By Aug. 31, 2006, the combined team — which included personnel from the Air Mobility Battlelab and the Air Force Mobility Weapons School — was successful. Their work paid off when the first combat airdrop using JPADS took place over Afghanistan.
“That effort put us a day ahead of the goal for combat operability by Sept. 1,” said Lt.Col. Dan DeVoe in a May 2007 news report. DeVoe served as the project officer for JPADS and deployed to Afghanistan in 2006 as part of the mobile training team establishing system operations in theater. DeVoe now works with the 615th Contingency Response Wing at Travis Air Force Base, Calif.
Since that first successful JPADS airdrop nearly five years ago, the types of JPADS versions have grown. JPADS includes a mission planner to plan the optimal release points using special software residing on a laptop computer. The computer is loaded with a high-resolution grid of forecasted winds. The mission planner also receives updated near real-time wind speeds while in the air using hand-launched dropsondes (hand-sized, parachute-equipped wind indicators). When dropped, GPS receivers on the airdrop bundles use the steering mechanisms to “fly” the bundles to their predetermined drop zones.

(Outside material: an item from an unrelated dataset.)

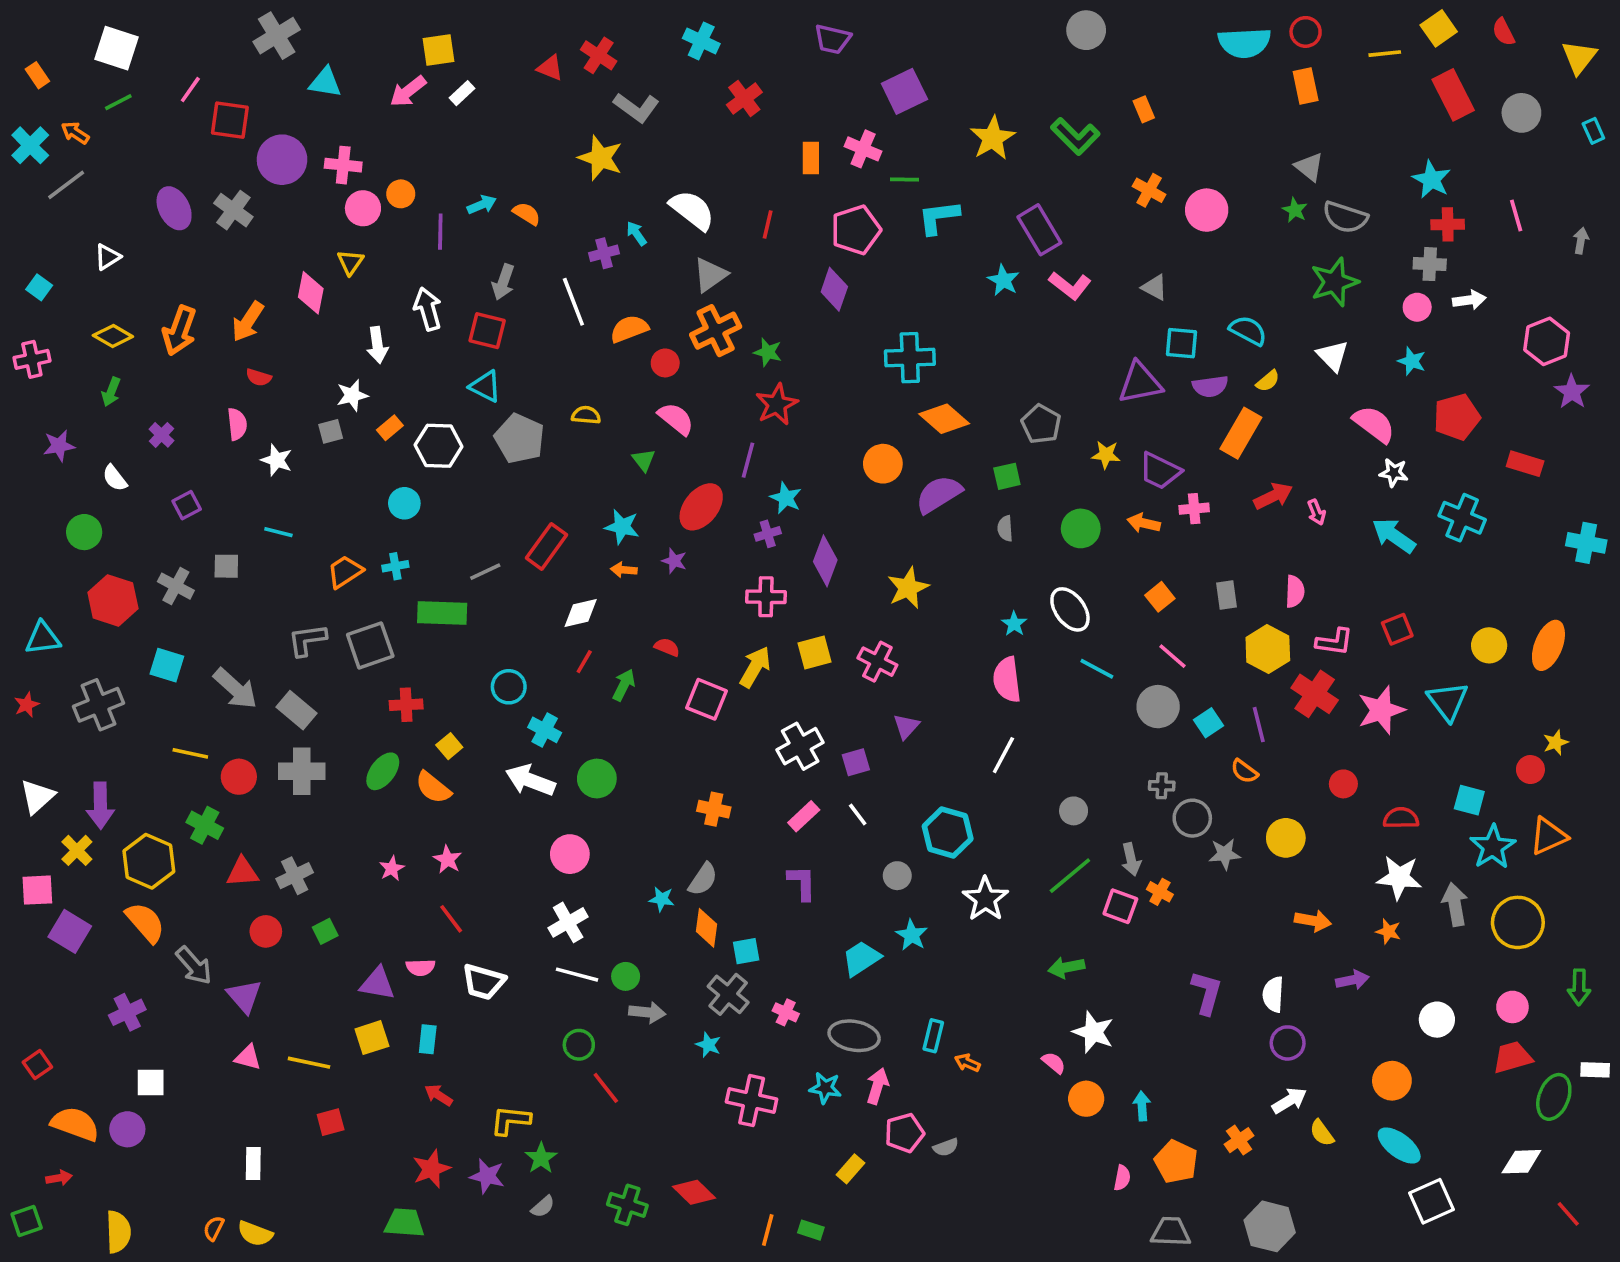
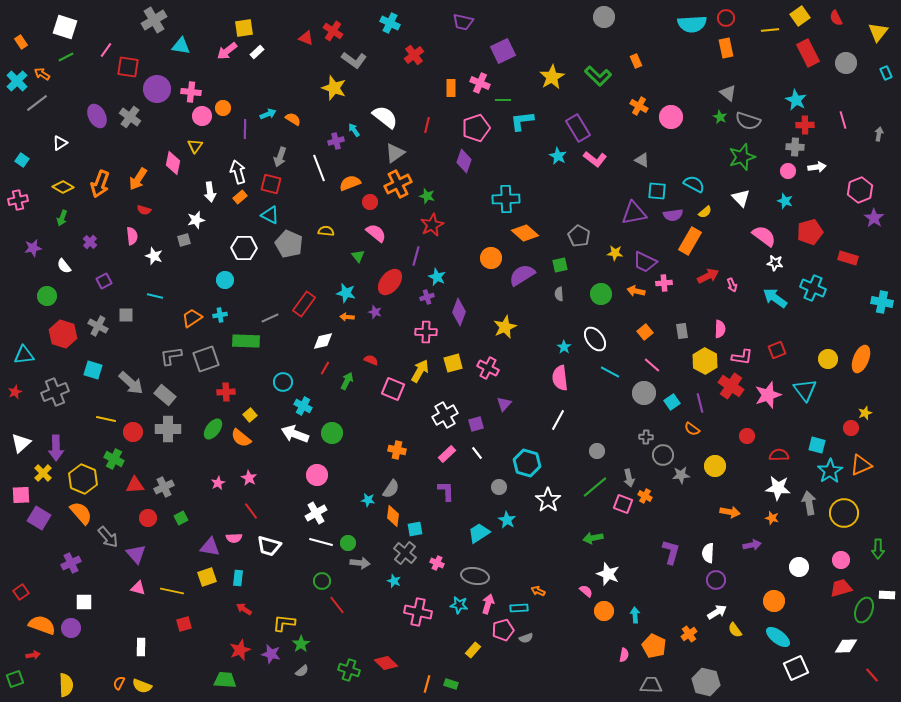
orange rectangle: (390, 428) -> (240, 197), moved
cyan rectangle: (933, 1036) -> (519, 608), moved, turned 72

Richard Benney, from the U.S. Army Natick Soldier Research, Development and Engineering Center, or NSRDEC, at Natick, Mass., discussed JPADS during the airdrop symposium. On JPADS he said, “We can break it into multiple weight versions.”

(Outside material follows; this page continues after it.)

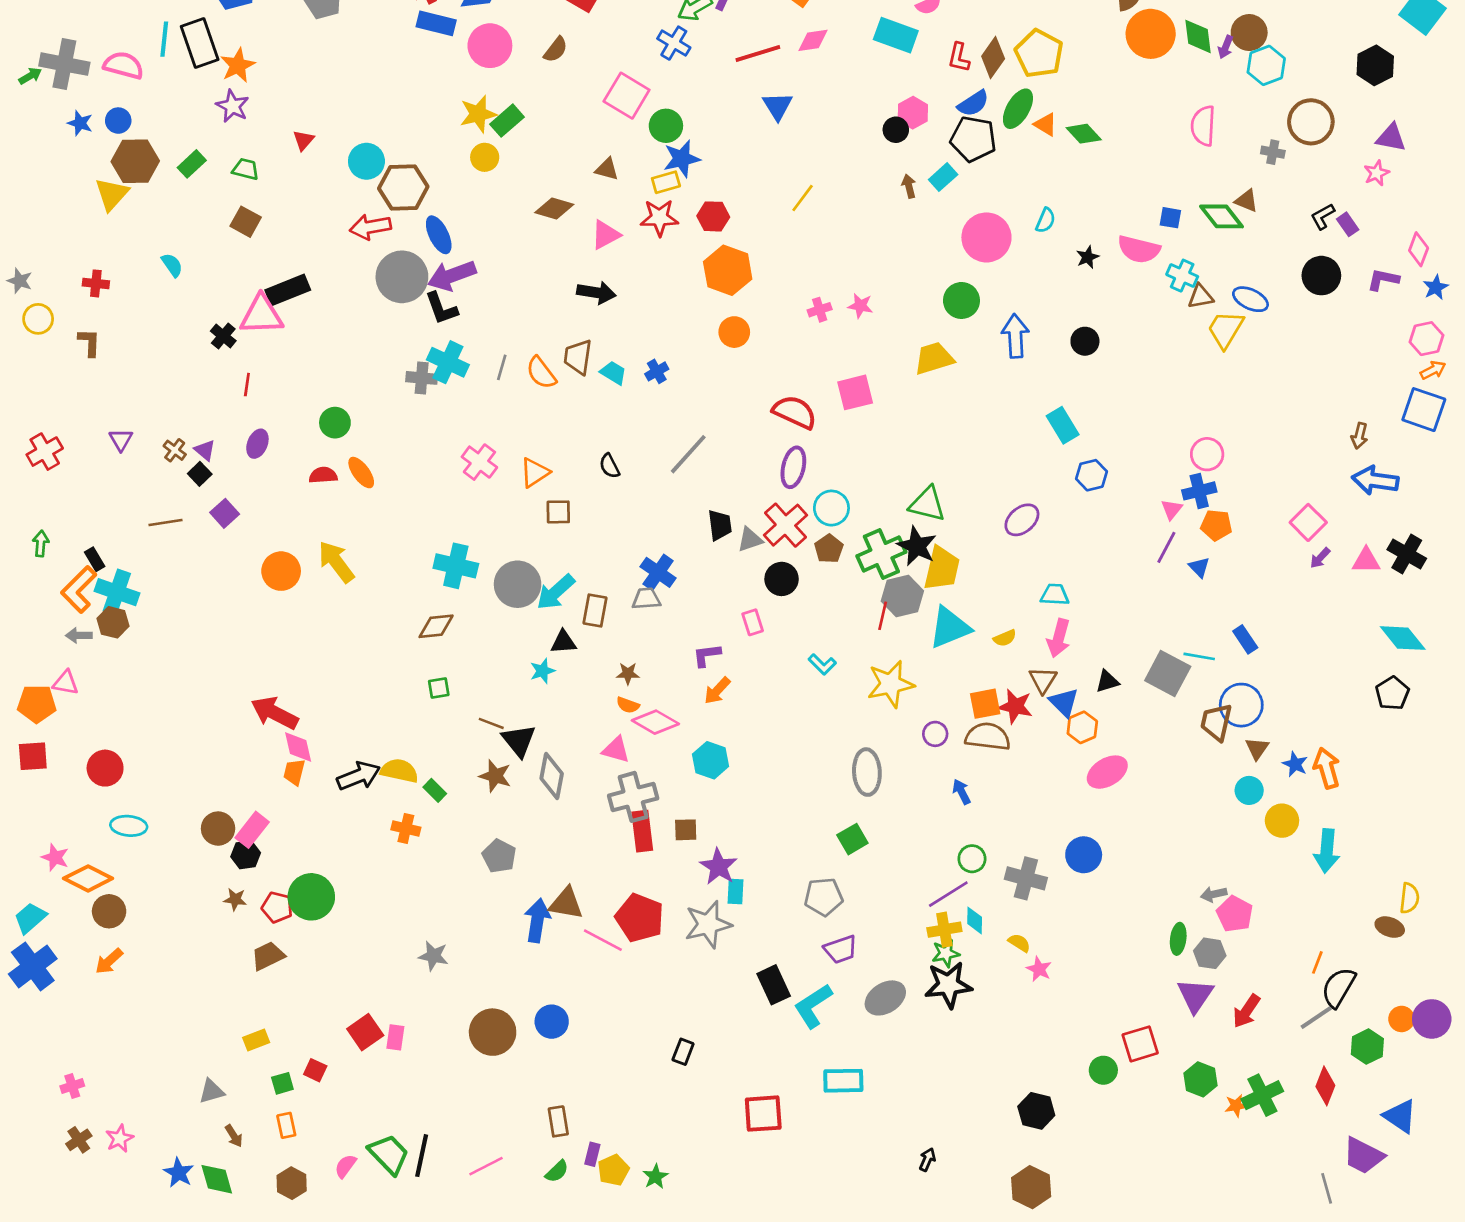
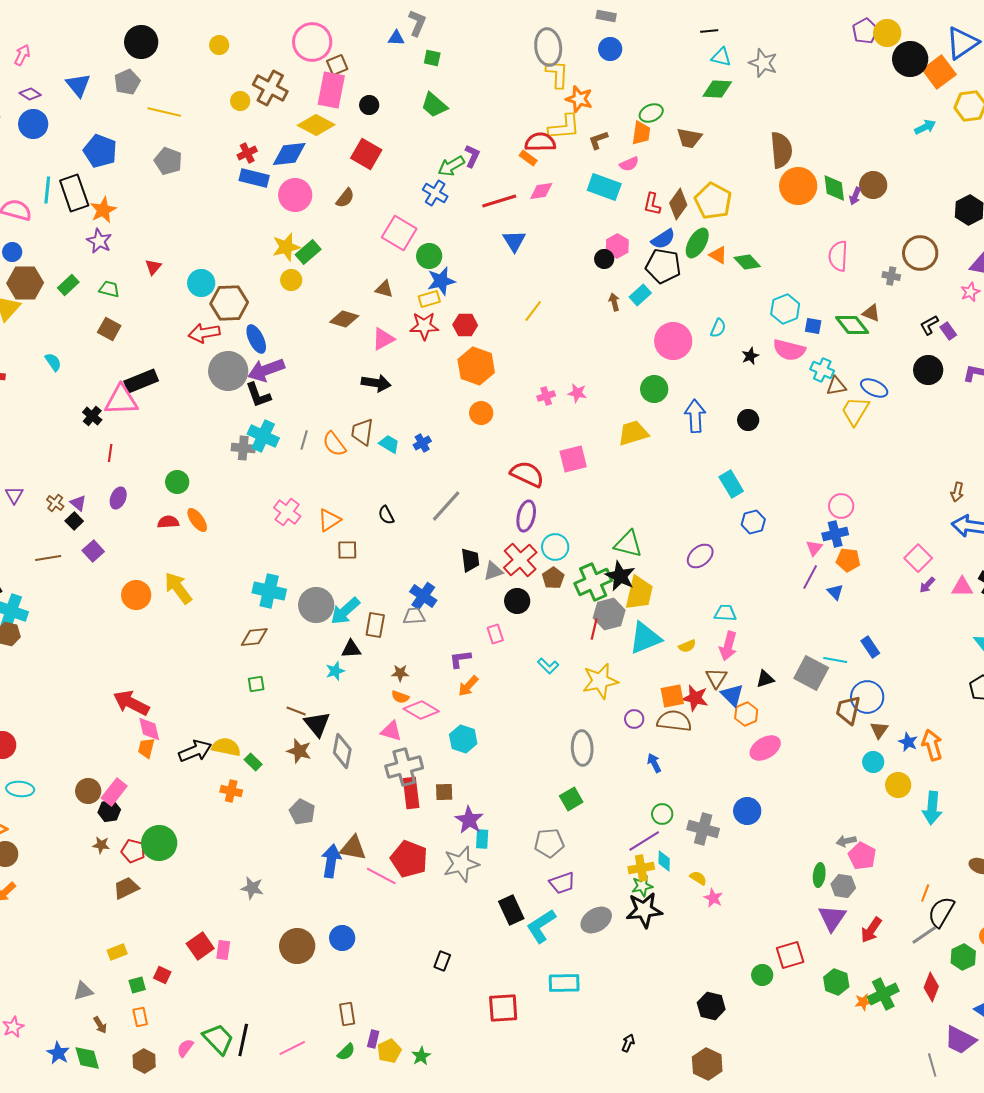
cyan hexagon: (1266, 65) -> (785, 309), moved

According to DeVoe, the first JPADS airdrop was “in the 2,000-pound range.” Benney said there are JPADS versions now in five categories: micro-light, 10 to 150 pounds; ultra-light, 250 to 700 pounds; extra-light, 700 to 2,400 pounds; light-version, 5,001 to 10,000 pounds; and medium version, 10,001 to 42,000 pounds.
All of the versions are part of a team effort with the Army, Air Force and other joint and coalition partners, Benney said. The ultra-light version testing and use is being led by the Marine Corps.
“Precision airdrops have been a part of our increasing level of airdrops we’ve done in Afghanistan,” said Lt. Col. David Mackenzie, deputy director for U.S. Air Forces Africa’s Plans and Requirements Directorate at Ramstein Air Base, Germany. He was at the symposium with international representatives from five African nations.
“Because Afghanistan has brought the precision airdrop into the arena, other nations who are building an airdrop capability want to know more about how it works,” Mackenzie said.
Half-way through 2011, mobility Airmen performing airdrops in Afghanistan are on a record pace having airdropped more than 39.5 million pounds of cargo as of June 30, Air Forces Central statistics show. In 2006, the year of the first JPADS airdrop, only 3.5 million pounds was airdropped for the entire year.
Through the symposium the cooperation and understanding for airdrops, and precision airdrops in particular, is a growing enterprise.
“Precision airdrop is a rapidly advancing capability in operations around the world,” Benney said. “Interest in the capability is growing.”
In 2007, then-commander of the AMWC, Maj. Gen. Scott Gray, may have said it best about why “precision” airdrops are important.
“This is a revolution in the way air mobility supports the warfighter,” Gray said. “We want to save lives…this will help us get there.”